To be sure, the anecdotes themselves are spectacular, with Ilya Shapiro at Hastings College of Law and Kristen Waggoner at Yale Law School turning Charles Murray at Middlebury and Heather Mac Donald at Claremont into yesterday’s news. It would seem to be helpful to gather data to put these appalling stories into context.
We’ve seen some national surveys, such as that undertaken by the Knight Foundation in 2020 and the annual effort of FIRE (the Foundation for Individual Rights in Education). We’ve also seen the Florida state legislature mandate a campus climate survey, which has raised some hackles among my colleagues in the Sunshine State, who have characterized (or perhaps mischaracterized) it as a chilling effort at censorship.
Now there’s Wisconsin, where a new survey covering all the campuses in the University of Wisconsin system has become a bone of contention. The “Student Perceptions of Campus Free Speech Survey” was originally scheduled to be administered in April and May of this year but has been postponed to the fall. Designed by a team of researchers led by Professor Timothy Shiell of the University of Wisconsin-Stout and administered by the Wisconsin Institute for Public Policy and Service, this survey, approved by all the relevant Institutional Research Boards, gives even more urgency to the questions it is meant to address.
(Excerpt) Read more at jamesgmartin.center ...

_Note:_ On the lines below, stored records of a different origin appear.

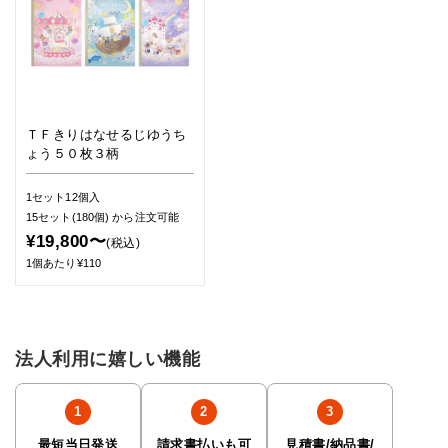
ＴＦきりはなせるじゆうち
ょう５０枚３柄
1セット12個入
15セット(180個)
から注文可能
¥19,800〜
(税込)
1個あたり¥110
法人利用に嬉しい機能
最短当日発送
請求書払いも可
見積書/納品書/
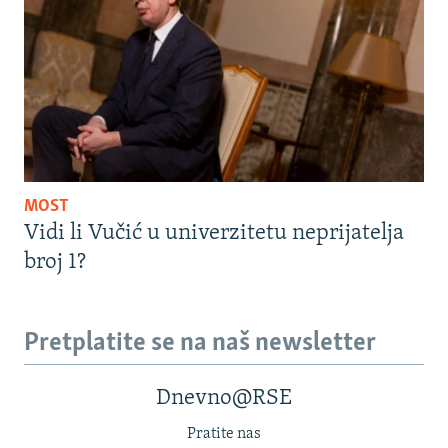
MOST
Vidi li Vučić u univerzitetu neprijatelja
broj 1?
Pretplatite se na naš newsletter
Dnevno@RSE
Pratite nas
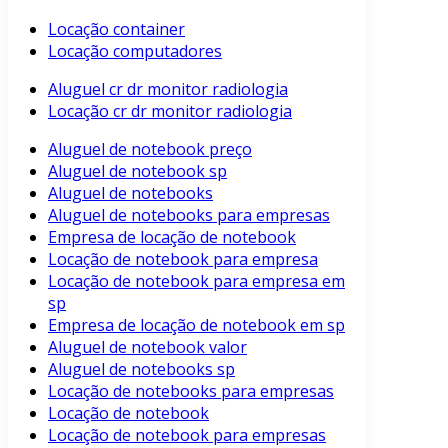
Locação container
Locação computadores
Aluguel cr dr monitor radiologia
Locação cr dr monitor radiologia
Aluguel de notebook preço
Aluguel de notebook sp
Aluguel de notebooks
Aluguel de notebooks para empresas
Empresa de locação de notebook
Locação de notebook para empresa
Locação de notebook para empresa em
sp
Empresa de locação de notebook em sp
Aluguel de notebook valor
Aluguel de notebooks sp
Locação de notebooks para empresas
Locação de notebook
Locação de notebook para empresas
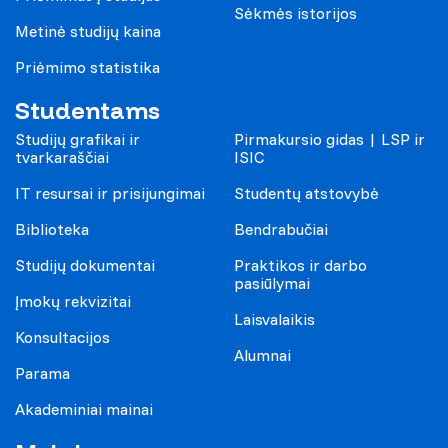
Sėkmės istorijos
Metinė studijų kaina
Priėmimo statistika
Studentams
Studijų grafikai ir
Pirmakursio gidas | LSP ir
tvarkaraščiai
ISIC
IT resursai ir prisijungimai
Studentų atstovybė
Biblioteka
Bendrabučiai
Studijų dokumentai
Praktikos ir darbo
pasiūlymai
Įmokų rekvizitai
Laisvalaikis
Konsultacijos
Alumnai
Parama
Akademiniai mainai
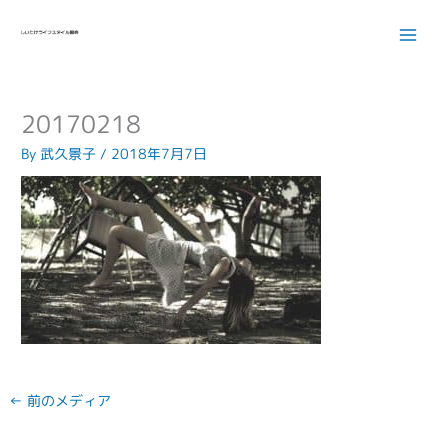
内
容
を
ス
キ
20170218
ッ
プ
By
武久景子
/
2018年7月7日
←
前のメディア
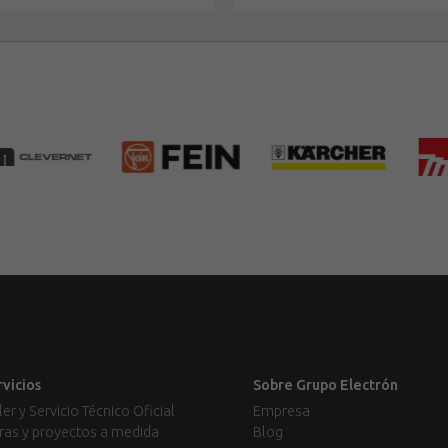
rvicios
Sobre Grupo Electrón
ler y Servicio Técnico Oficial
Empresa
ras y proyectos a medida
Blog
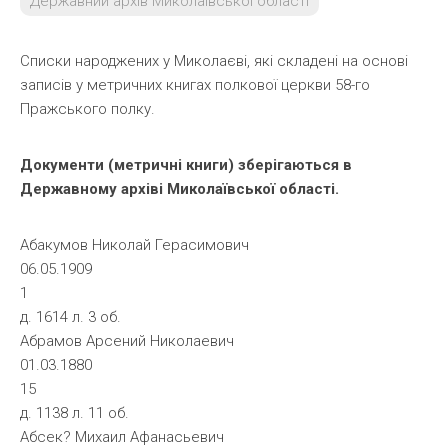
Державний архів Миколаївської області
Списки народжених у Миколаєві, які складені на основі
записів у метричних книгах полкової церкви 58-го
Пражського полку.
Документи (метричні книги) зберігаються в
Державному архіві Миколаївської області.
Абакумов Николай Герасимович
06.05.1909
1
д. 1614 л. 3 об.
Абрамов Арсений Николаевич
01.03.1880
15
д. 1138 л. 11 об.
Абсек? Михаил Афанасьевич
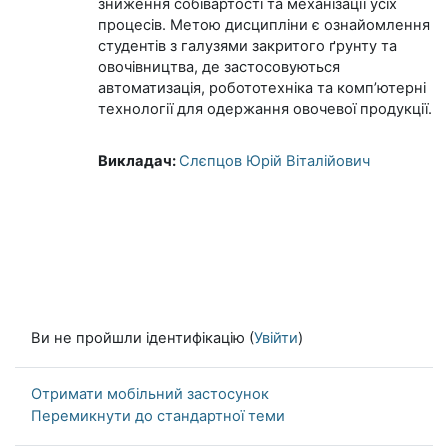
зниження собівартості та механізації усіх
процесів.
Метою дисципліни є о
знайомлення
студентів з галузями закритого ґрунту та
овочівництва, де застосовуються
автоматизація, робототехніка та комп’ютерні
технології для одержання овочевої продукції.
Викладач:
Слєпцов Юрій Віталійович
Ви не пройшли ідентифікацію (
Увійти
)
Отримати мобільний застосунок
Перемикнути до стандартної теми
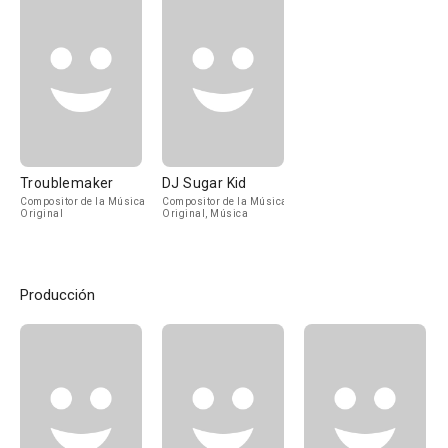
Troublemaker
DJ Sugar Kid
Compositor de la Música
Compositor de la Música
Original
Original, Música
Producción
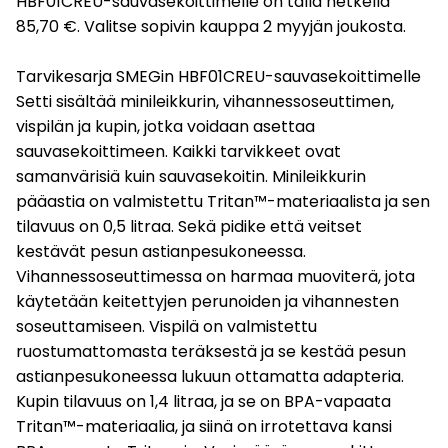
HBF01CREU-sauvasekoittimelle on tällä hetkellä
85,70 €. Valitse sopivin kauppa 2 myyjän joukosta.
Tarvikesarja SMEGin HBF01CREU-sauvasekoittimelle
Setti sisältää minileikkurin, vihannessoseuttimen,
vispilän ja kupin, jotka voidaan asettaa
sauvasekoittimeen. Kaikki tarvikkeet ovat
samanvärisiä kuin sauvasekoitin. Minileikkurin
pääastia on valmistettu Tritan™-materiaalista ja sen
tilavuus on 0,5 litraa. Sekä pidike että veitset
kestävät pesun astianpesukoneessa.
Vihannessoseuttimessa on harmaa muoviterä, jota
käytetään keitettyjen perunoiden ja vihannesten
soseuttamiseen. Vispilä on valmistettu
ruostumattomasta teräksestä ja se kestää pesun
astianpesukoneessa lukuun ottamatta adapteria.
Kupin tilavuus on 1,4 litraa, ja se on BPA-vapaata
Tritan™-materiaalia, ja siinä on irrotettava kansi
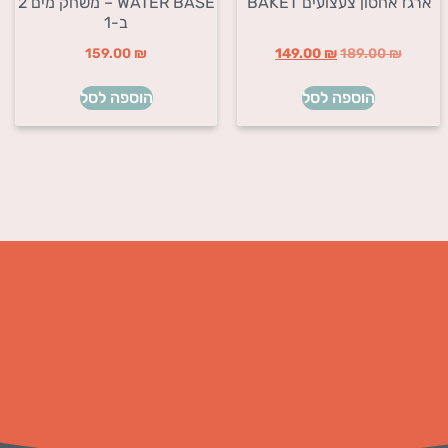
ארגז אחסון צעצועים BAKET
WATER BASE – משחק מים 2
ב-1
159.00
₪
149.00
₪
189.00
₪
הוספה לסל
הוספה לסל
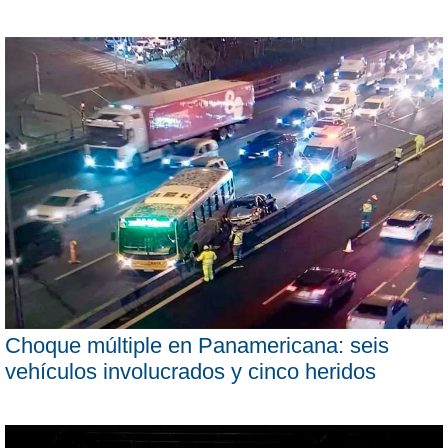
Choque múltiple en Panamericana: seis
vehículos involucrados y cinco heridos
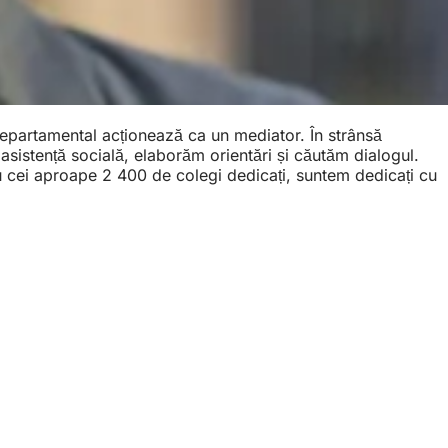
u departamental acționează ca un mediator. În strânsă
 asistență socială, elaborăm orientări și căutăm dialogul.
 cu cei aproape 2 400 de colegi dedicați, suntem dedicați cu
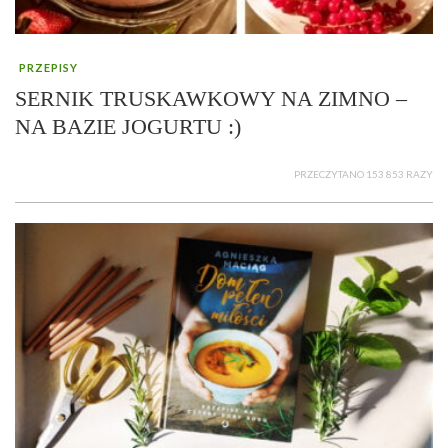
PRZEPISY
SERNIK TRUSKAWKOWY NA ZIMNO –
NA BAZIE JOGURTU :)
PRZECZYTANO 153 853 RAZY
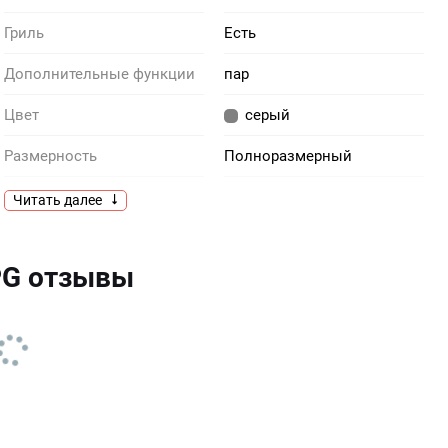
Гриль
Есть
Дополнительные функции
пар
Цвет
серый
Размерность
Полноразмерный
Производитель
Smeg
Читать далее
Тип
Электрический
PG отзывы
Тангенциальное
Есть
охлаждение
Функция «Пицца»
Есть
Система плавного
Есть
закрытия дверцы SoftClose
Блокировка управления от
Есть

First Amendment freedoms have been under attack in the U.S. for decades now. All someone need do is claim “harassment”, and too frequently some law enforcement type, particularly on college campuses, allege that the thought was expressed to “annoy or alarm” someone else, and “serves no legitimate purpose”. That is all that is needed to shut someone down, and charge that person criminally. They do it all the time.
Tasha Yar.
Beat me to it. 8~)
Tasha was a cutie
Campus progressives are again answering the question of whether there is a lack of free speech on campus by refusing to let people ask the question.